Marchant's baptism became publicly known only after his resignation, and led to much controversy. Marchant retired from politics, though he frequently commented on politics in writings and speeches. He acted as a defender of the Catholic faith and repeatedly pointed out the dangers of Nazism. In Een staatkundige epidemie: Het ziektebeeld van het Dietse nationaal-socialisme ("A political epidemic: The clinical picture of Dutch national socialism", 1936) and De zelfmoord der kiezers ("The suicide of the voters", 1937), he attacked the National Socialist Movement in his familiar, unsparing manner.
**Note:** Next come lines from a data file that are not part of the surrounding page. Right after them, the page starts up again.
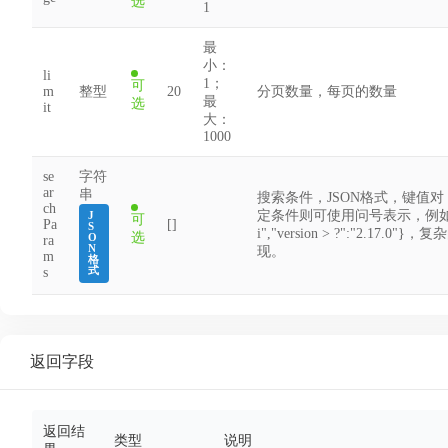
选
1
最
小：
li
1；
可
m
整型
20
分页数量，每页的数量
最
选
it
大：
1000
se
字符
ar
串
搜索条件，JSON格式，键值
ch
定条件则可使用问号表示，例如：{"us
J
可
Pa
[]
S
i","version > ?":"2.17
选
O
ra
N
现。
m
格
式
s
返回字段
返回结
类型
说明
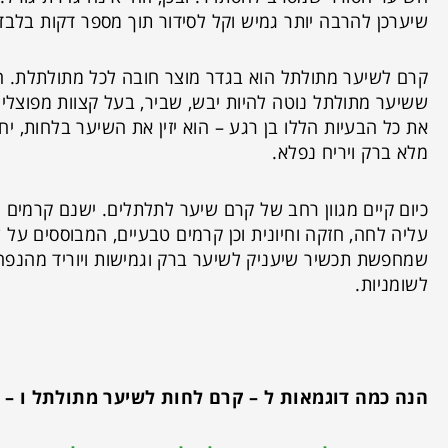
שיערכן להרבה יותר גמיש וקל לסידור תוך מספר דקות בלבד
קרם לשיער מתולתל הוא בגדר מוצר חובה לכל מתולתלת. הוא
ששיער מתולתל נוטה להיות יבש, שביר, בעל קצוות מפוצלים,
את כל הבעיות הללו בן רגע – הוא יזין את השיער בלחות, יח
מלא ברק ויריח נפלא.
כיום קיים מגוון רחב של קרם שיער לתלתלים. ישנם קרמים 
עליה לחה, חזקה וחיונית וכן קרמים טבעיים, המבוססים על 
שמחפשת תכשיר שיעניק לשיער ברק וגמישות ויוריד מהנפח.
לשומניות.
הנה כמה דוגמאות ל – קרם לחות לשיער מתולתל ו – 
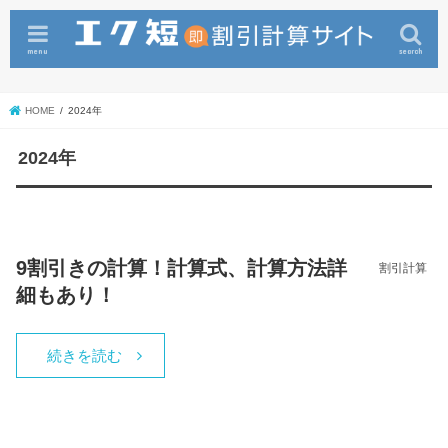
menu
search
HOME
2024年
2024年
9割引きの計算！計算式、計算方法詳
割引計算
細もあり！
続きを読む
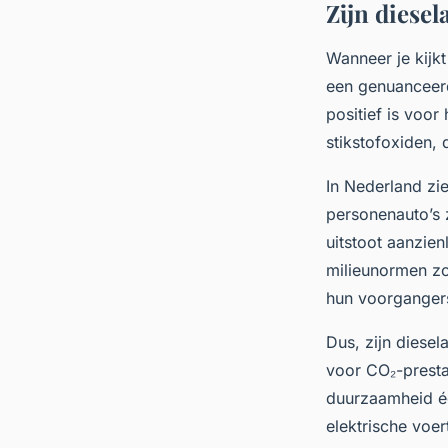
Zijn diesel
Wanneer je kijkt
een genuanceerd
positief is voor
stikstofoxiden, 
In Nederland zi
personenauto’s 
uitstoot aanzien
milieunormen zo
hun voorgangers
Dus, zijn diesel
voor CO₂-prestat
duurzaamheid éc
elektrische voer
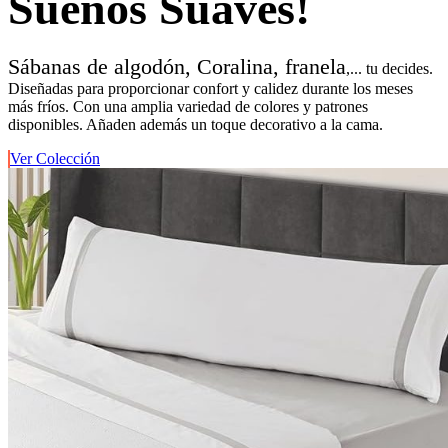
Sueños Suaves!
Sábanas de algodón, Coralina, franela
,... tu decides.
Diseñadas para proporcionar confort y calidez durante los meses
más fríos. Con una amplia variedad de colores y patrones
disponibles. Añaden además un toque decorativo a la cama.
Ver Colección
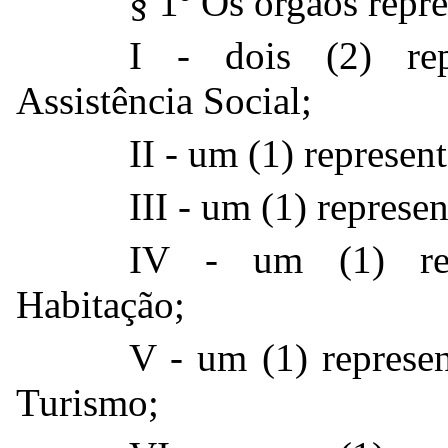
§ 1º Os órgãos repr
I - dois (2) rep
Assistência Social;
II - um (1) represen
III - um (1) represe
IV - um (1) repr
Habitação;
V - um (1) represen
Turismo;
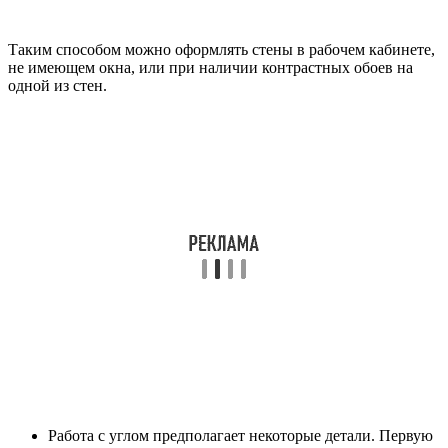
Таким способом можно оформлять стены в рабочем кабинете,
не имеющем окна, или при наличии контрастных обоев на
одной из стен.
Работа с углом предполагает некоторые детали. Первую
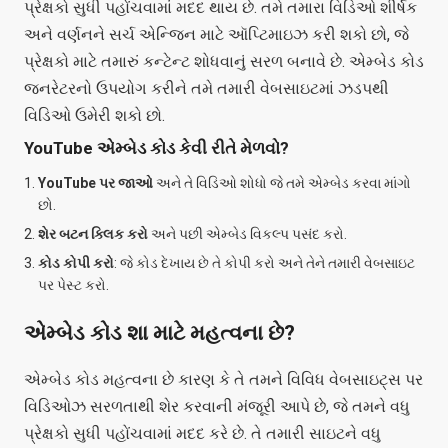
પ્રેક્ષકો સુધી પહોંચવામાં મદદ થાય છે. તમે તમારા વિડિઓ શીર્ષક
અને વર્ણનને સર્ચ એન્જિન માટે ઑપ્ટિમાઇઝ કરી શકો છો, જે
પ્રેક્ષકો માટે તમારું કન્ટેન્ટ શોધવાનું સરળ બનાવે છે. એમ્બેડ કોડ
જનરેટરનો ઉપયોગ કરીને તમે તમારી વેબસાઇટમાં ઝડપથી
વિડિઓ ઉમેરી શકો છો.
YouTube એમ્બેડ કોડ કેવી રીતે મેળવો?
YouTube પર જાઓ
અને તે વિડિઓ શોધો જે તમે એમ્બેડ કરવા માંગો
છો.
શેર બટન ક્લિક કરો
અને પછી એમ્બેડ વિકલ્પ પસંદ કરો.
કોડ કોપી કરો
: જે કોડ દેખાય છે તે કોપી કરો અને તેને તમારી વેબસાઇટ
પર પેસ્ટ કરો.
એમ્બેડ કોડ શા માટે મહત્વના છે?
એમ્બેડ કોડ મહત્વના છે કારણ કે તે તમને વિવિધ વેબસાઇટ્સ પર
વિડિઓઝ સરળતાથી શેર કરવાની મંજૂરી આપે છે, જે તમને વધુ
પ્રેક્ષકો સુધી પહોંચવામાં મદદ કરે છે. તે તમારી સાઇટને વધુ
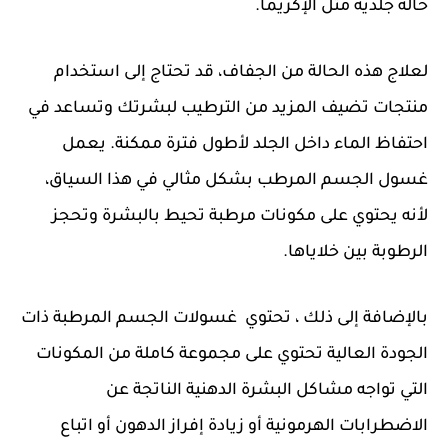
حالة جلدية مثل الإكزيما.
لعلاج هذه الحالة من الجفاف، قد تحتاج إلى استخدام
منتجات تضيف المزيد من الترطيب لبشرتك وتساعد في
احتفاظ الماء داخل الجلد لأطول فترة ممكنة. يعمل
غسول الجسم المرطب بشكل مثالي في هذا السياق،
لأنه يحتوي على مكونات مرطبة تحيط بالبشرة وتحجز
الرطوبة بين خلاياها.
بالإضافة إلى ذلك ، تحتوي غسولات الجسم المرطبة ذات
الجودة العالية تحتوي على مجموعة كاملة من المكونات
التي تواجه مشاكل البشرة الدهنية الناتجة عن
الاضطرابات الهرمونية أو زيادة إفراز الدهون أو اتباع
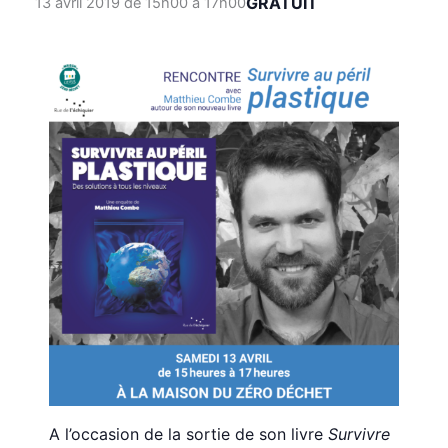
GRATUIT
13 avril 2019 de 15h00
à
17h00
A l’occasion de la sortie de son livre
Survivre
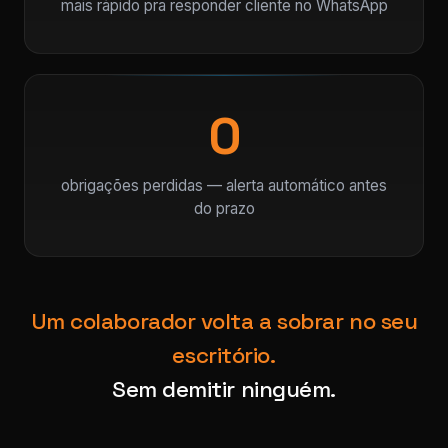
mais rápido pra responder cliente no WhatsApp
0
obrigações perdidas — alerta automático antes
do prazo
Um colaborador volta a sobrar no seu
escritório.
Sem demitir ninguém.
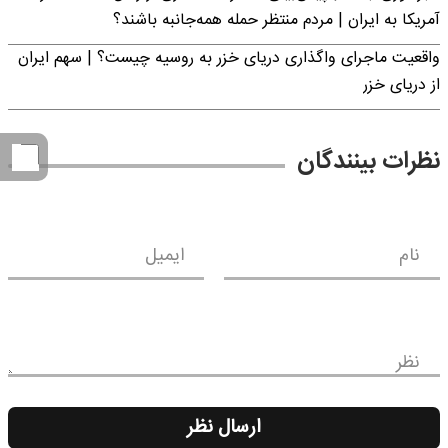
آمریکا به ایران | مردم منتظر حمله همه‌جانبه باشند؟
واقعیت ماجرای واگذاری دریای خزر به روسیه چیست؟ | سهم ایران
از دریای خزر
نظرات بینندگان
نام
ایمیل
نظر
ارسال نظر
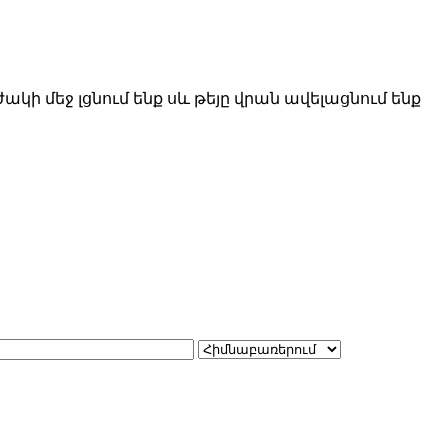
ի մեջ լցնում ենք սև թեյը վրան ավելացնում ենք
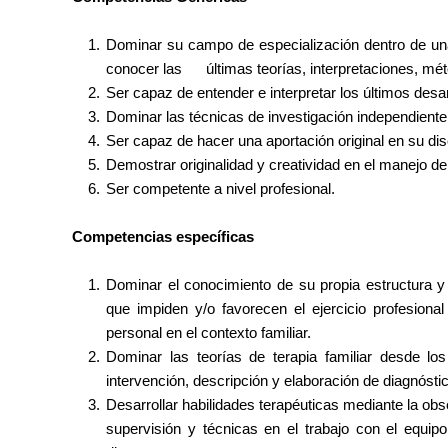
Dominar su campo de especialización dentro de una
conocer las
últimas teorías, interpretaciones, mé
Ser capaz de entender e interpretar los últimos desarr
Dominar las técnicas de investigación independiente
Ser capaz de hacer una aportación original en su disc
Demostrar originalidad y creatividad en el manejo de l
Ser competente a nivel profesional.
Competencias específicas
Dominar el conocimiento de su propia estructura y di
que impiden y/o favorecen el ejercicio profesiona
personal en el contexto familiar.
Dominar las teorías de terapia familiar desde los
intervención, descripción y elaboración de diagnóst
Desarrollar habilidades terapéuticas mediante la obser
supervisión y técnicas en el trabajo con el equipo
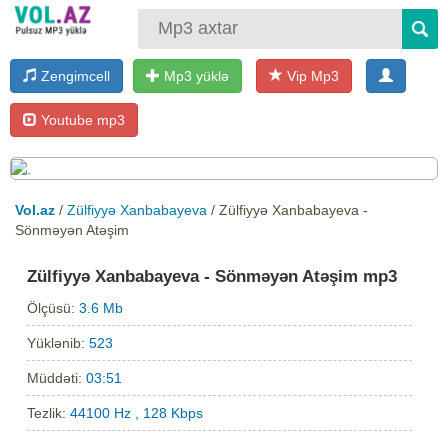
Zengimcell
Mp3 yüklə
Vip Mp3
Youtube mp3
Vol.az
/
Zülfiyyə Xanbabayeva
/ Zülfiyyə Xanbabayeva -
Sönməyən Atəşim
Zülfiyyə Xanbabayeva - Sönməyən Atəşim mp3
Ölçüsü:
3.6 Mb
Yüklənib:
523
Müddəti:
03:51
Tezlik:
44100 Hz , 128 Kbps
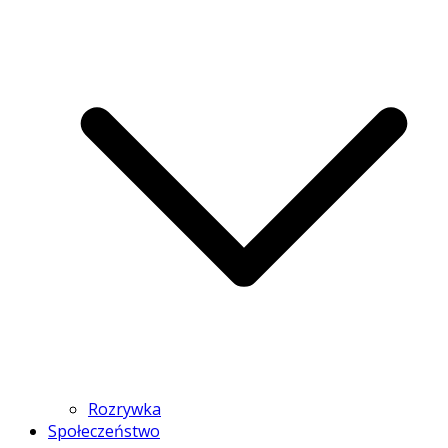
Rozrywka
Społeczeństwo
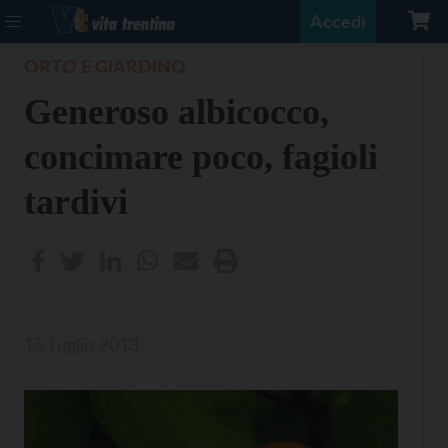
Accedi
ORTO E GIARDINO
Generoso albicocco,
concimare poco, fagioli
tardivi
15 Luglio 2013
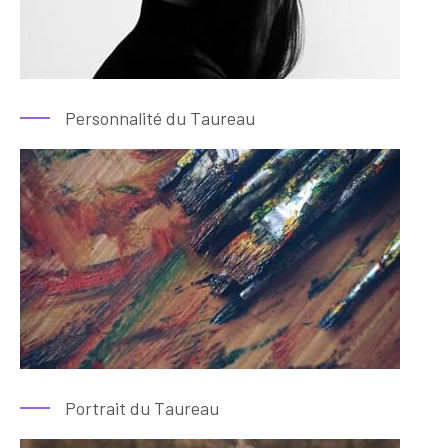
Personnalité du Taureau
Portrait du Taureau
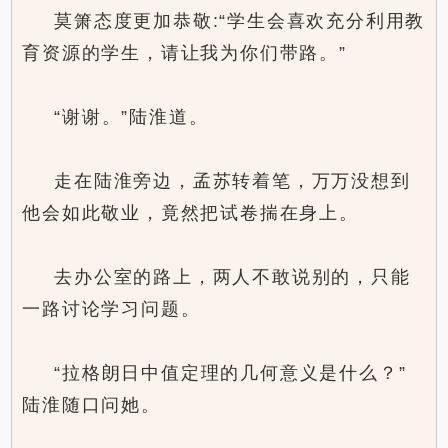
莫箫态度更加恭敬:“学生会喜欢充分利用教
育资源的学生，请让我为你们带路。”
“谢谢。”陆淮道。
走在陆淮旁边，孟苏转着笔，万万没想到
他会如此敬业，竟然把试卷揣在身上。
去办公室的路上，两人不敢说别的，只能
一路讨论学习问题。
“拉格朗日中值定理的几何意义是什么？”
陆淮随口问她。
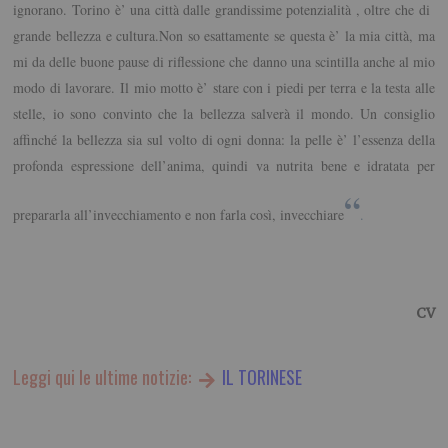
ignorano. Torino è’ una città dalle grandissime potenzialità , oltre che di
grande bellezza e cultura.Non so esattamente se questa è’ la mia città, ma
mi da delle buone pause di riflessione che danno una scintilla anche al mio
modo di lavorare.
Il mio motto è’ stare con i piedi per terra e la testa alle
stelle, io sono convinto che la bellezza salverà il mondo.
Un consiglio
affinché la bellezza sia sul volto di ogni donna: la pelle è’ l’essenza della
profonda espressione dell’anima, quindi va nutrita bene e idratata per
“
prepararla all’invecchiamento e non farla così, invecchiare
.
CV
Leggi qui le ultime notizie:
IL TORINESE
After World War II he was counted among the hard-right Catholics, and he sympathised with the Catholic National Party. He often criticised government policy in the Catholic paper De Maasbode. He also came into conflict with the Schermerhorn–Drees cabinet. Marchant had been co-founder and subsequently became chairman of the foundation De Hooge Veluwe in 1935, but the foundation's statutes were amended by the German occupation authorities in 1942 to exclude him from the chairmanship. After the War, the cabinet sought to maintain the statutes in their amended form. Marchant disputed this decision and the Raad voor het Rechtsherstel ruled in his favour, allowing him to resume his chairmanship from 1 January 1951.

Marchant died in The Hague on 12 May 1956, at the age of 87.

==Private life==
Henri Marchant was married to Sara Maria Magdalena Rambonnet on 10 August 1901. The couple remained childless.